Tidal rewetting in salt marshes triggers pulses of nitrous oxide emissions but slows carbon dioxide emission

摘要

Pulsed emission of CO_2 following rainfall in terrestrial ecosystems is well characterized, but coastal wetlands show the opposite trend for CO_2, and less is known about the responses of other biogenic greenhouse gases like CH_4 and N_2O. Tidal inundation in coastal wetlands such as salt marshes is an additional form of re-wetting with the potential to cause biological pulses that may not resemble rain-induced pulses. Accurately predicting the carbon and nitrogen cycling in salt marshes requires estimates of pulse responses to both rainfall and tidal inundation, in addition to baseline greenhouse gas flux rates. We measured CO_2, CH_4, and N_2O fluxes from salt marsh sediment cores while we simulated rewetting by rainfall and/or tidal inundation, and we measured the total and potentially-active microbial communities at the end of the experiment.

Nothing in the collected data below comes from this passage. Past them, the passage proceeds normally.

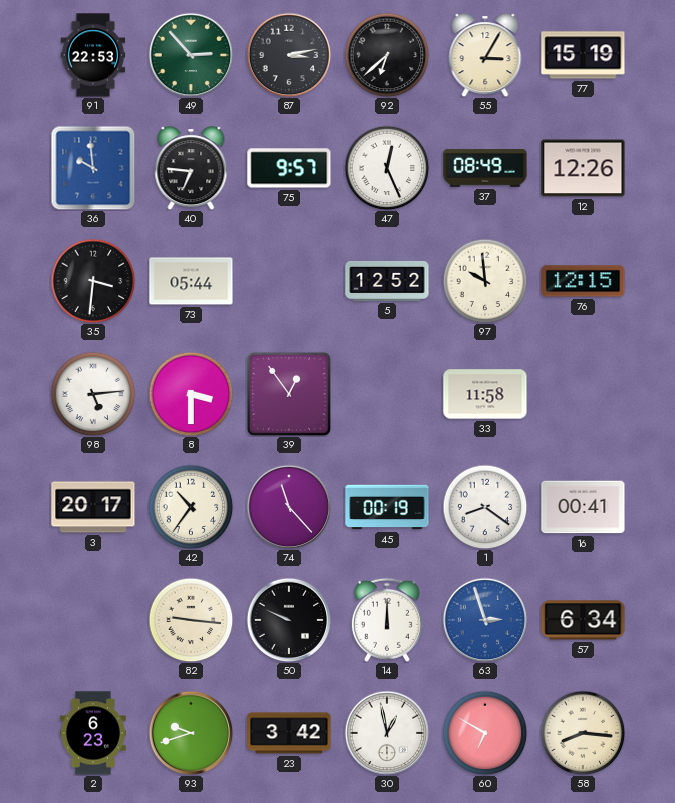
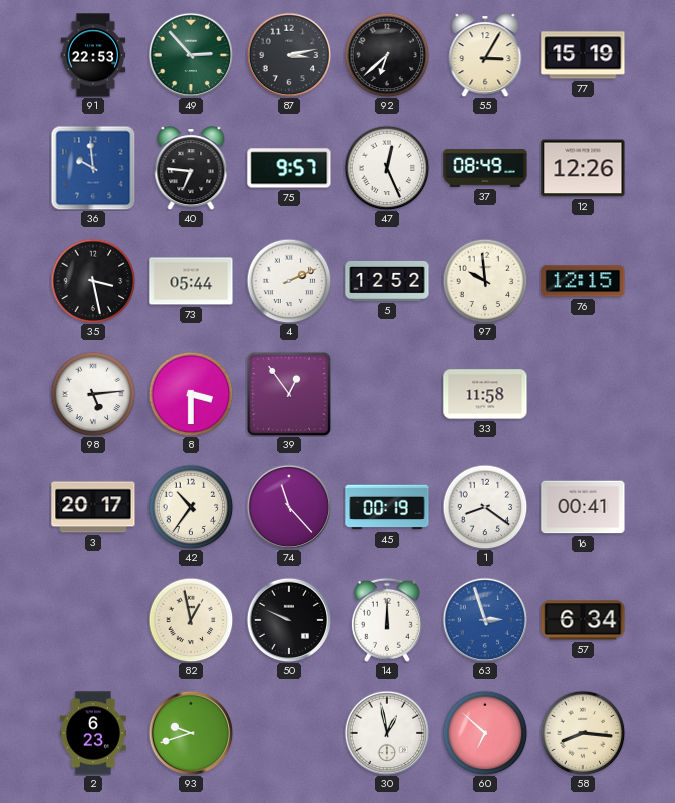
35: 3:31 -> 3:28
4: none -> 2:11
82: 9:16 -> 12:58
23: 3:42 -> none
60: 6:50 -> 6:52
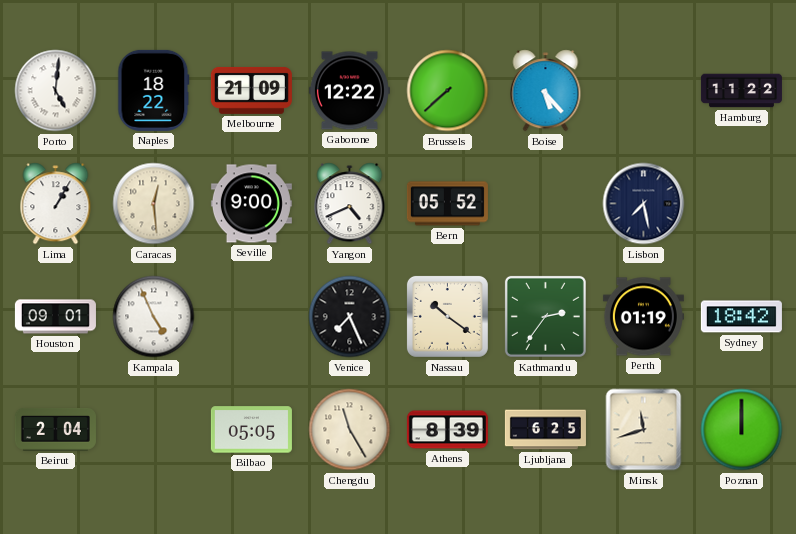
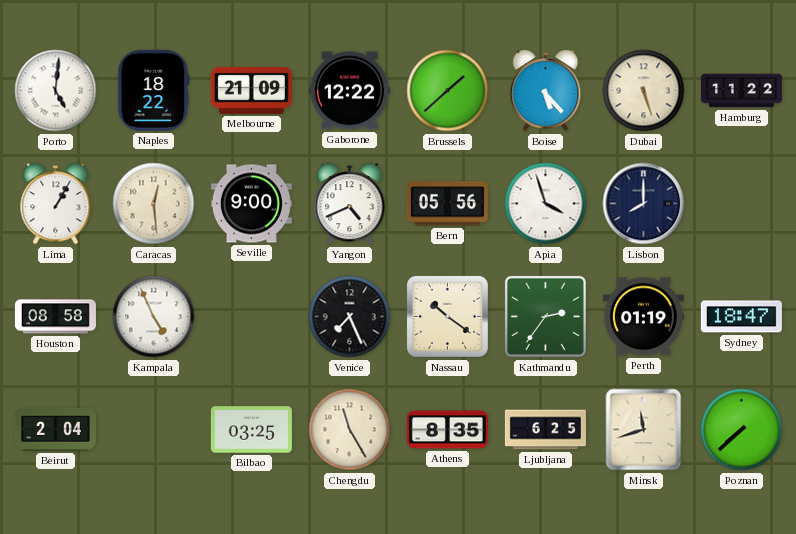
Brussels: 7:38 -> 1:38
Dubai: none -> 5:27
Bern: 05:52 -> 05:56
Apia: none -> 3:57
Lisbon: 7:28 -> 8:00
Houston: 09:01 -> 08:58
Sydney: 18:42 -> 18:47
Bilbao: 05:05 -> 03:25
Athens: 8:39 -> 8:35
Poznan: 12:00 -> 7:38
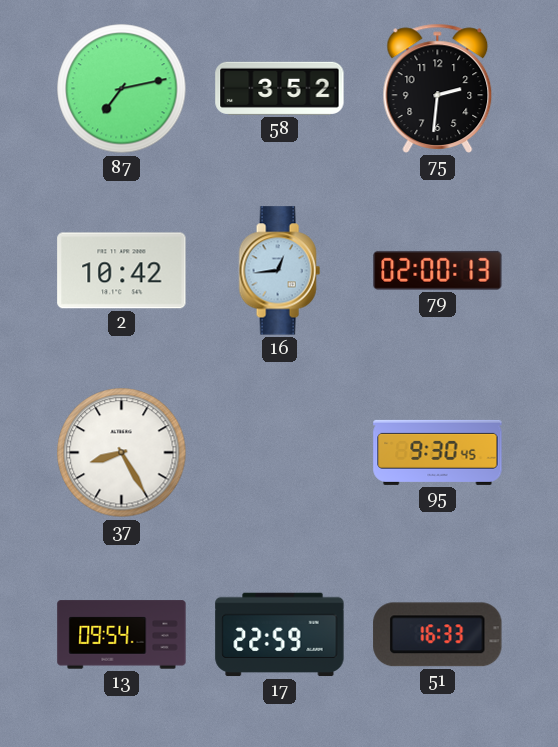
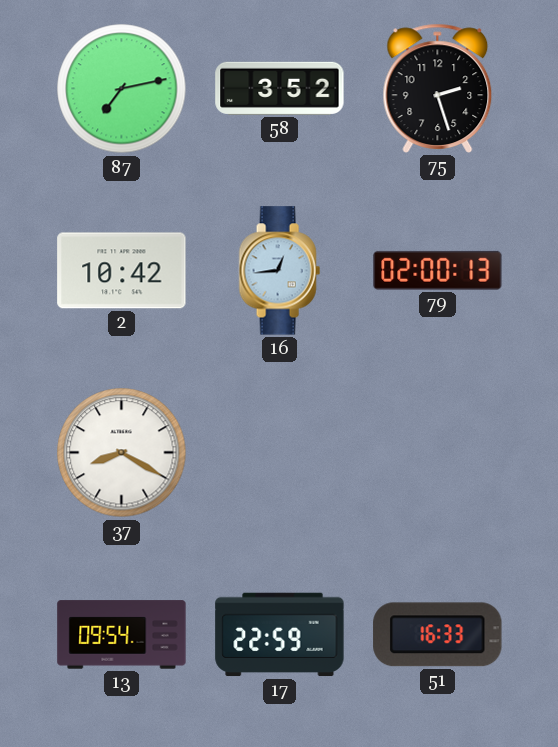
75: 2:31 -> 2:27
37: 8:25 -> 8:20
95: 9:30 -> none
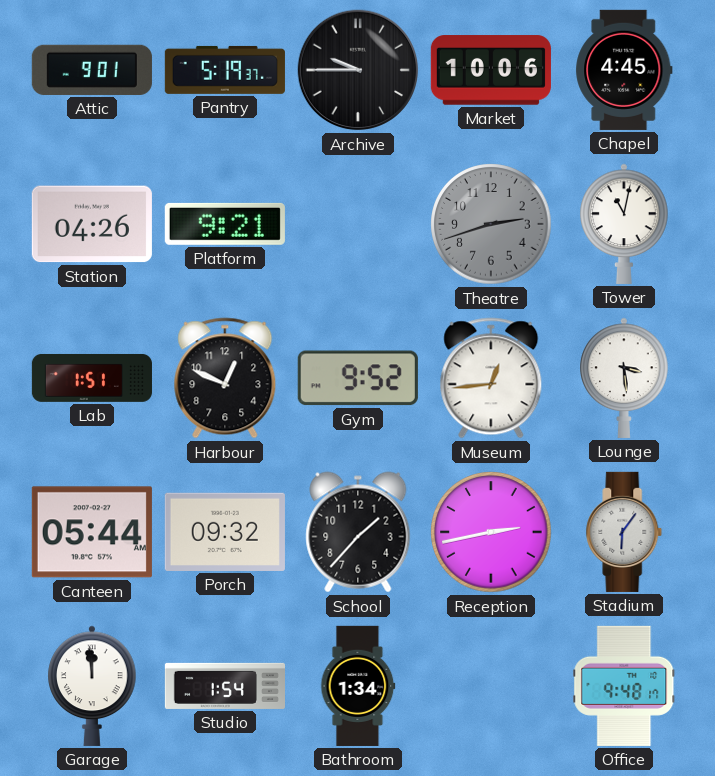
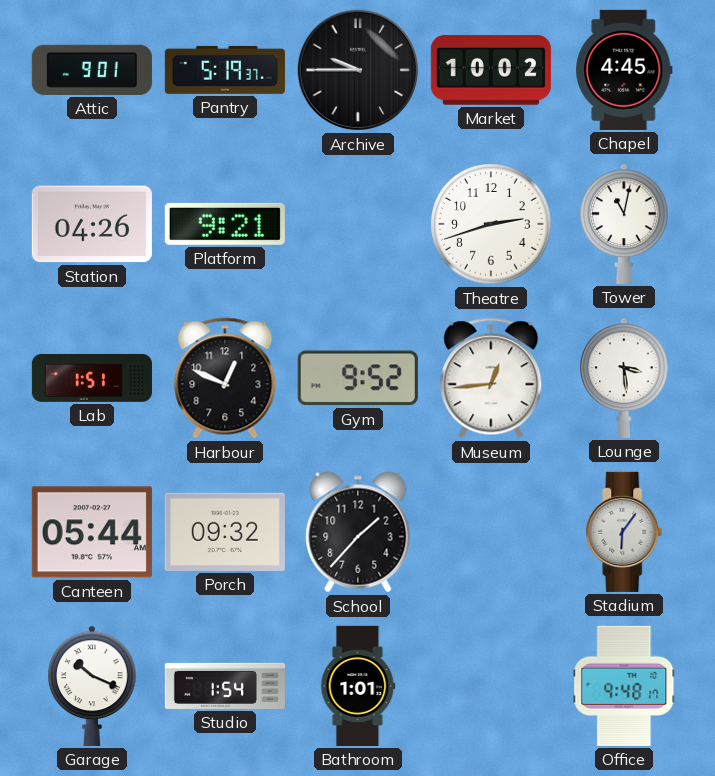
Market: 10:06 -> 10:02
Theatre dial: grey -> white
Reception: 2:43 -> none
Garage: 11:59 -> 10:19
Bathroom: 1:34 -> 1:01
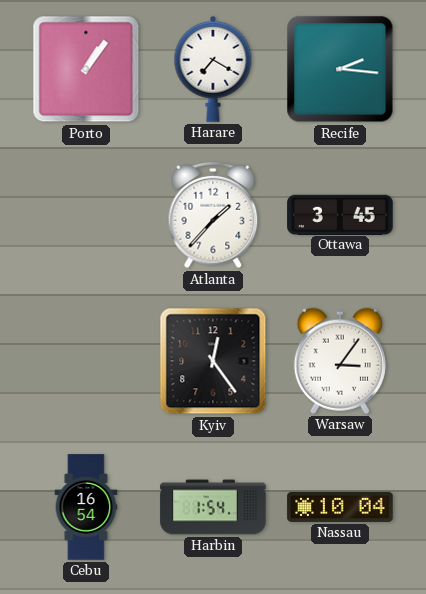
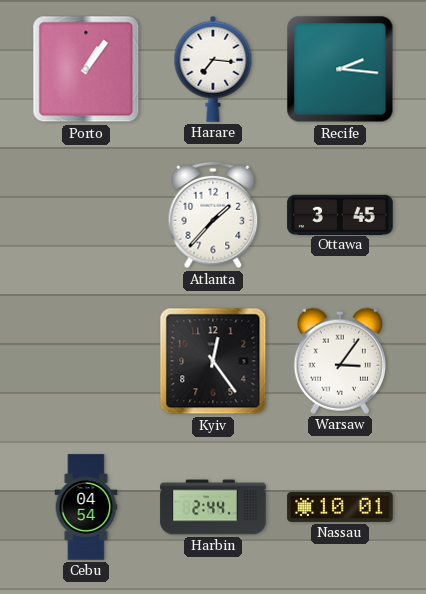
Harare: 7:20 -> 7:16
Cebu: 16:54 -> 04:54
Harbin: 1:54 -> 2:44
Nassau: 10:04 -> 10:01
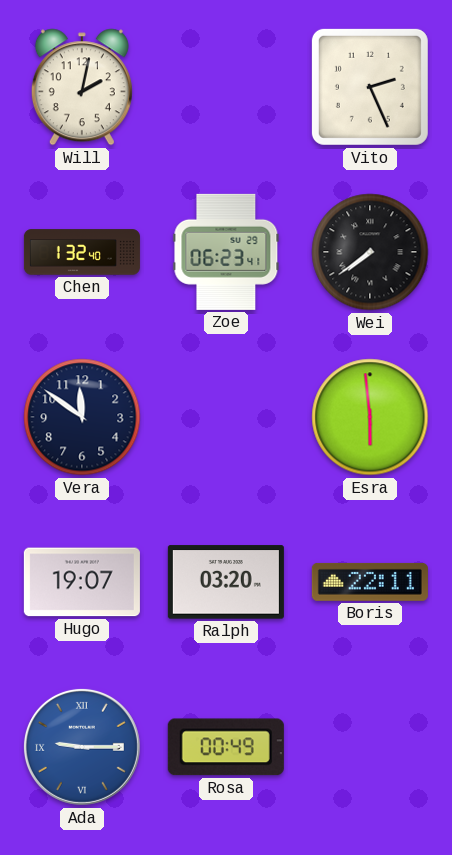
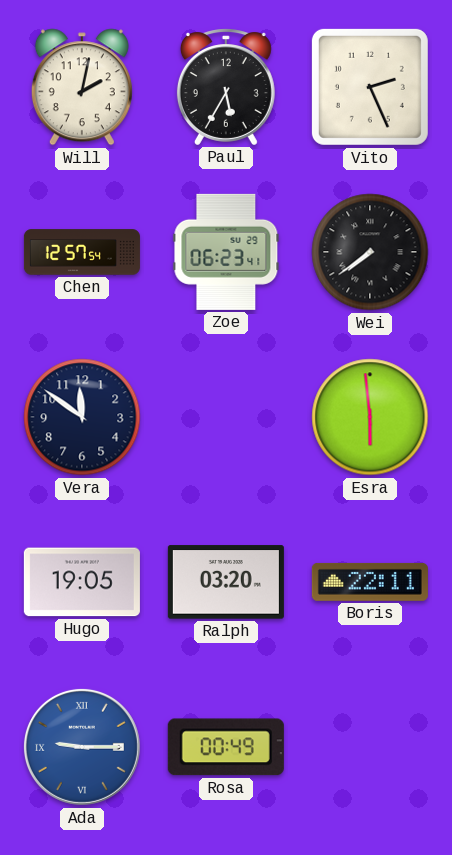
Paul: none -> 5:35
Chen: 1:32 -> 12:57
Hugo: 19:07 -> 19:05
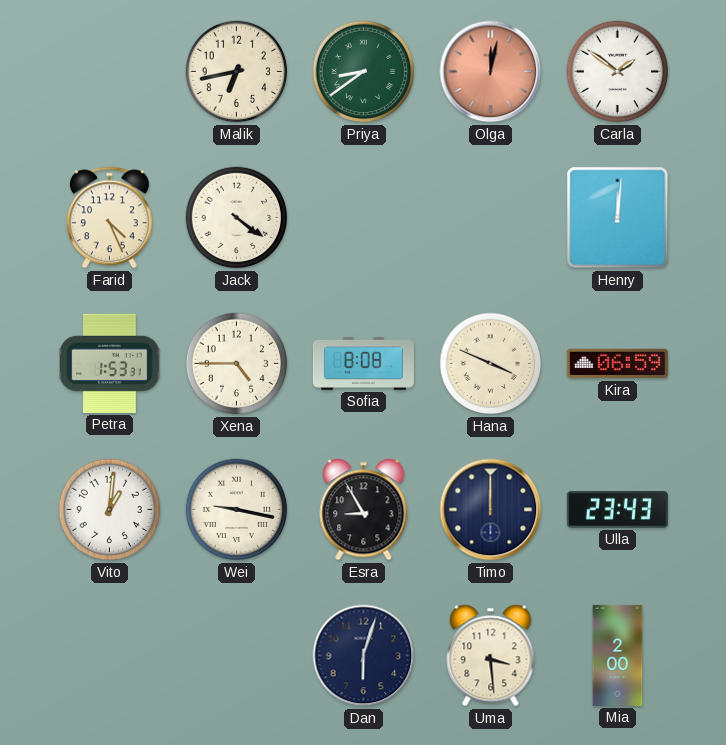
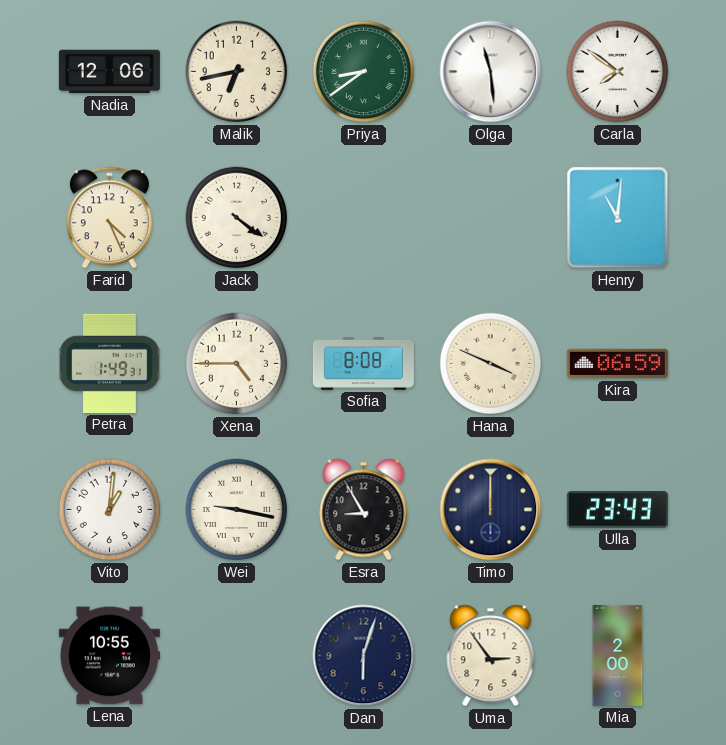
Nadia: none -> 12:06
Olga: 12:02 -> 11:29
Olga dial: salmon -> white
Carla: 1:51 -> 7:51
Henry: 12:01 -> 11:01
Petra: 1:53 -> 1:49
Lena: none -> 10:55
Uma: 3:29 -> 2:54
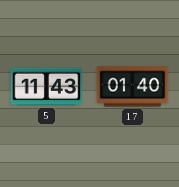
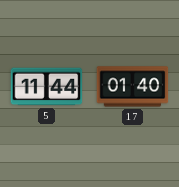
5: 11:43 -> 11:44
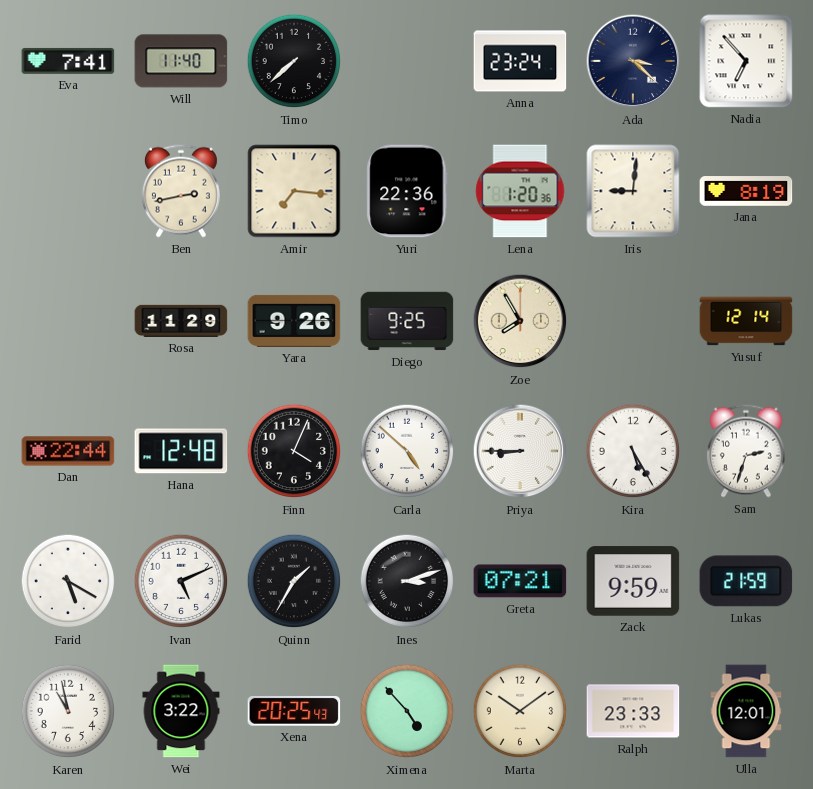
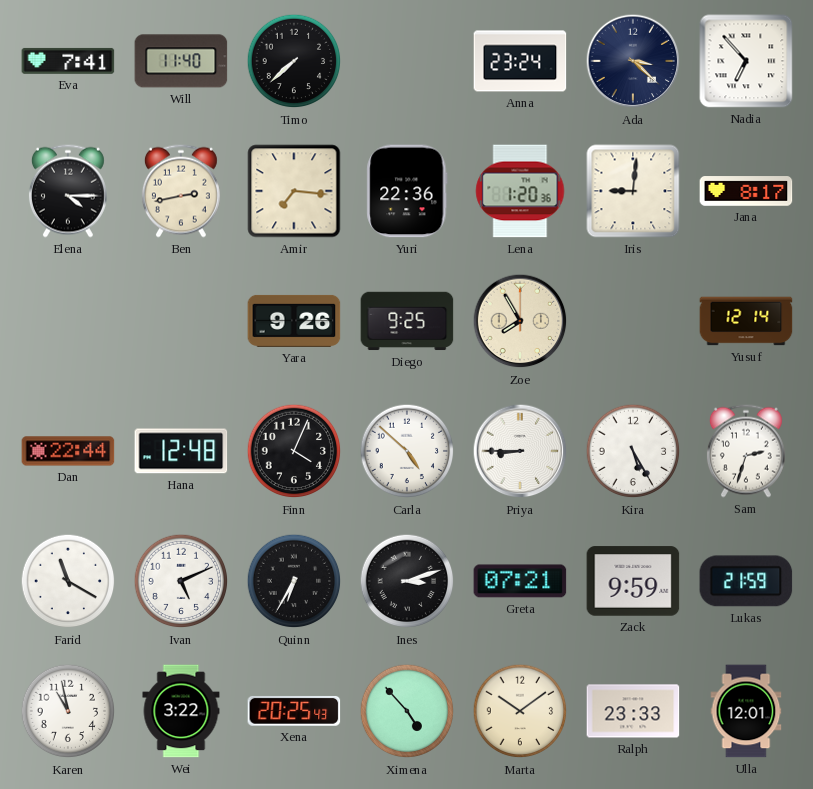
Elena: none -> 4:15
Jana: 8:19 -> 8:17
Rosa: 11:29 -> none
Farid: 5:20 -> 11:20
Quinn: 1:35 -> 6:35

Rewetting from tidal inundation and from rainfall led to a short term (begun within 1 h, concluded within ～ 1 d) pulse of N_2O, a sustained drop in CO_2 emission, but no change in CH_4. The N_2O pulse peaked on average at 20× and 10× baseline flux rates after tidal inundation and rainfall respectively. Peak N_2O fluxes far exceeded the highest emission observed in field measurements at these sites. By global warming potential, the pulse of N_2O only slightly offset the drop in CO_2 emission, therefore rewetting had a net cooling effect on marsh radiative forcing. Microbial communities were similar in rewetted and non-rewetted cores two days after rewetting, which reflects rapid recovery and/or resilience of the community to rewetting. We estimated the contribution of pulsed vs. baseline N_2O emissions to annual totals by modelling rewetting events over 65-year tide gauge and precipitation records, and found that pulsed emissions constitute the majority of salt marsh N_2O emissions, and could constitute the entirety in marshes with a net-sink baseline.